December 5, 2006
You read about this quite often. Most recently Pam Hinton wrote this is Cyclingnews.com:
We recently completed a study comparing bone density of adult male cyclists to that of runners and triathletes. Our subjects were competitive at the regional level, ranging in age from 18-60 years. The cyclists, as a group, had lower bone density of the whole body, leg, and spine compared to the runners and triathletes. Additionally, a greater percentage had osteopenia, i.e., bone mineral density less than one standard deviation below the mean for young adult males. The two groups of athletes did not differ in age, body composition, training load or diet. My point is that low bone mineral density among cyclists is probably much more prevalent than we know.

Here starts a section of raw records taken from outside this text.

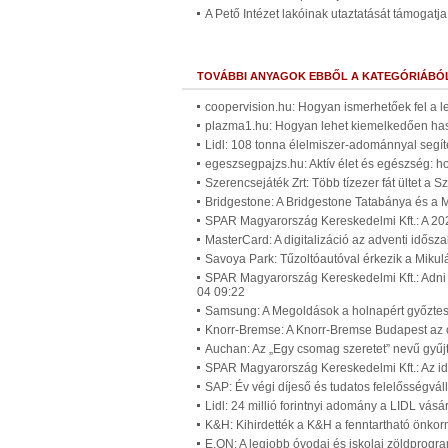
A Pető Intézet lakóinak utaztatását támogatja
TOVÁBBI ANYAGOK EBBŐL A KATEGÓRIÁBÓ
coopervision.hu: Hogyan ismerhetőek fel a l
plazma1.hu: Hogyan lehet kiemelkedően ha
Lidl: 108 tonna élelmiszer-adománnyal segít
egeszsegpajzs.hu: Aktív élet és egészség: h
Szerencsejáték Zrt: Több tízezer fát ültet a 
Bridgestone: A Bridgestone Tatabánya és a M
SPAR Magyarország Kereskedelmi Kft.: A 20
MasterCard: A digitalizáció az adventi idős
Savoya Park: Tűzoltóautóval érkezik a Miku
SPAR Magyarország Kereskedelmi Kft.: Adni
04 09:22
Samsung: A Megoldások a holnapért győztes
Knorr-Bremse: A Knorr-Bremse Budapest az 
Auchan: Az „Egy csomag szeretet” nevű gyűj
SPAR Magyarország Kereskedelmi Kft.: Az id
SAP: Év végi díjeső és tudatos felelősségvá
Lidl: 24 millió forintnyi adomány a LIDL vá
K&H: Kihirdették a K&H a fenntartható önkor
E.ON: A legjobb óvodai és iskolai zöldprogr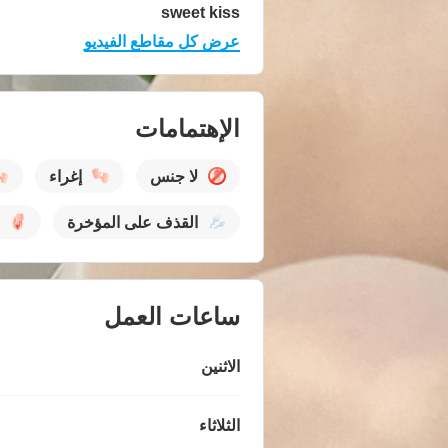
sweet kiss
عرض كل مقاطع الفيديو
الإهتمامات
لا جنس
إغراء
القذف على المؤخرة
ساعات العمل
الاثنين
الثلاثاء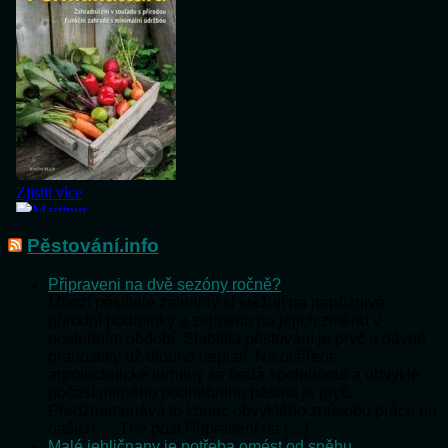
Pěstování.info
Připraveni na dvě sezóny ročně?
Mnozí pěstitelé zeleniny si stěžují na nepříznivé
přírodní podmínky a zejména na jejich změnu v
posledním období. Stabilita pěstování je pryč a dávné
pranostiky už dlouho neplatí. Na ověřené
agrotechnické termíny se nedá spolehnout a obvyklé
počasí mírného podnebního pásma je pryč.
Předznamenává to konec obvyklého způsobu práce na
našich … The post Připraveni na […]
Malé jehličnany je potřeba omést od sněhu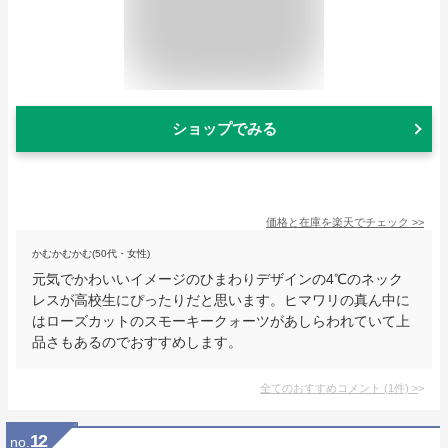
ショップでみる
価格と在庫を
楽天
でチェック
>>
かむかむかむ(50代・女性)
元気でかわいいイメージのひまわりデザインの4℃のネック
レスが高校生にぴったりだと思います。ヒマワリの真ん中に
はローズカットのスモーキークォーツがあしらわれていて上
品さもあるのでおすすめします。
全てのおすすめコメント
(
1
件)
>
12
no.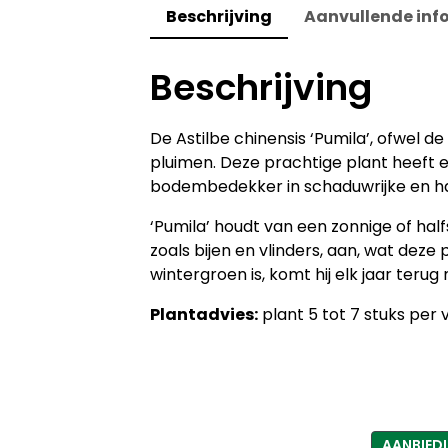
Beschrijving
Aanvullende inf
Beschrijving
De Astilbe chinensis ‘Pumila’, ofwel de
pluimen. Deze prachtige plant heeft ee
bodembedekker in schaduwrijke en ha
‘Pumila’ houdt van een zonnige of hal
zoals bijen en vlinders, aan, wat deze
wintergroen is, komt hij elk jaar terug
Plantadvies:
plant 5 tot 7 stuks per v
AANBIED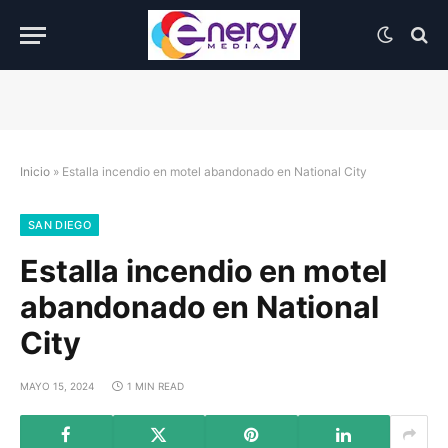
Inicio
»
Estalla incendio en motel abandonado en National City
SAN DIEGO
Estalla incendio en motel
abandonado en National
City
MAYO 15, 2024
1 MIN READ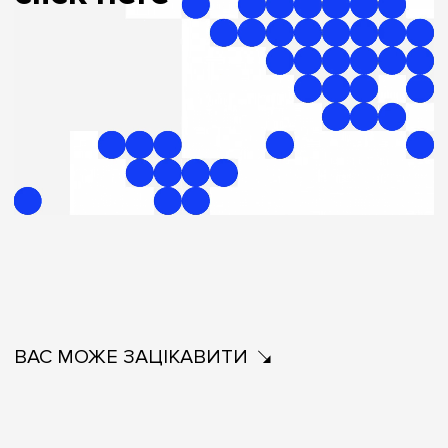
ВАС МОЖЕ ЗАЦІКАВИТИ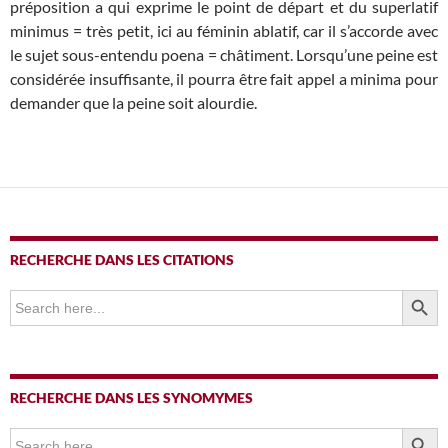
préposition a qui exprime le point de départ et du superlatif
minimus = très petit, ici au féminin ablatif, car il s’accorde avec
le sujet sous-entendu poena = châtiment. Lorsqu’une peine est
considérée insuffisante, il pourra être fait appel a minima pour
demander que la peine soit alourdie.
RECHERCHE DANS LES CITATIONS
SEARCH BUTTO
Search
for:
RECHERCHE DANS LES SYNOMYMES
SEARCH BUTTO
Search
for: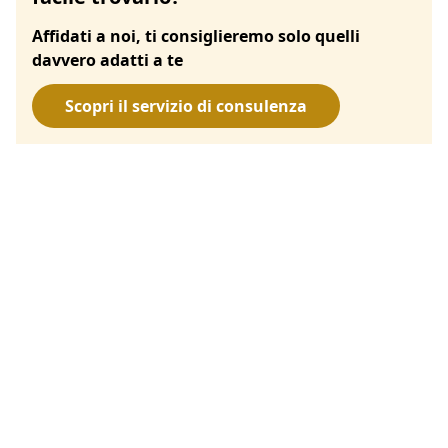
Affidati a noi, ti consiglieremo solo quelli
davvero adatti a te
Scopri il servizio di consulenza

This is not the only such study to report that cyclists as a group have a lower average bone density. Now the question is why? Firstly you’d imagine that higher-impact sports would naturally require and acquire higher bone densities – indeed you could probably guess that cyclists as a group would be one step above swimmers and well below runners on this ‘impact’ scale. Now I’m not sure this has been verified, but you’d certainly imagine specialist swimmers to be ‘worse-off’ in that respect. So why do we not read of swimmers and osteopenia? Perhaps we don’t read the right reports? Or is there another factor at play here, perhaps something to do with which body types are attracted to each sport? Remember that a swimmer’s mass is supported by water, so hydrodynamics and technique is probably a bigger factor than outright mass.
OK, so here’s my theory: cycling actually selects for low-density bone mass. If you looked at cyclists as sub-groups I’m imagine you’d see some pretty low figures for climbers and much higher numbers for TTers and sprinters (but still less than runners). Of course any gym work would assist the sprinters keep the bone mass up, but that aside you’d expect power-to-weight ratios to select for skinny, low-bone-mass riders against the heavier guys. Why? Simply because mass that doesn’t propel you forward drags you backward. So the bigger, heavier guy must lose weight in order to be competitive with the lightly framed guy or girl, or they will simply change sports. Look at cyclists in general. They aren’t built like football players, are they?
So when it comes to testing cyclists as a group of course bike riders will have lower average bone mass – it’s an advantage to them! Now it’s also an advantage for runners, but moreso for road endurance runners. (Although the impact alone will keep that density level up rather than down.) When you mix it up with triathletes you get a range of specialities (swimmers, runners and cyclists, or combinations thereof) and thus body shapes that even out the ratios a bit. Whereas with cyclists, especially road cyclists, it comes down to low mass almost all the time. Or you just get dropped. It’s not as though you can make up time on your swim or run leg, eh?
Conclusion? It’s not one thing. Yes, it’s a low-impact sport, so by all means do your cross-training and jumps and take calcium plus vitamin D. But don’t imagine that cyclists will become heavily built, with denser bones. In fact lightly built people gravitate towards cycling because they have an advantage. We are stacking the sport with osteopenics - because they go faster! Or at least that’s my (untested) theory. And I – a long-term cyclist – am osteopenic, too!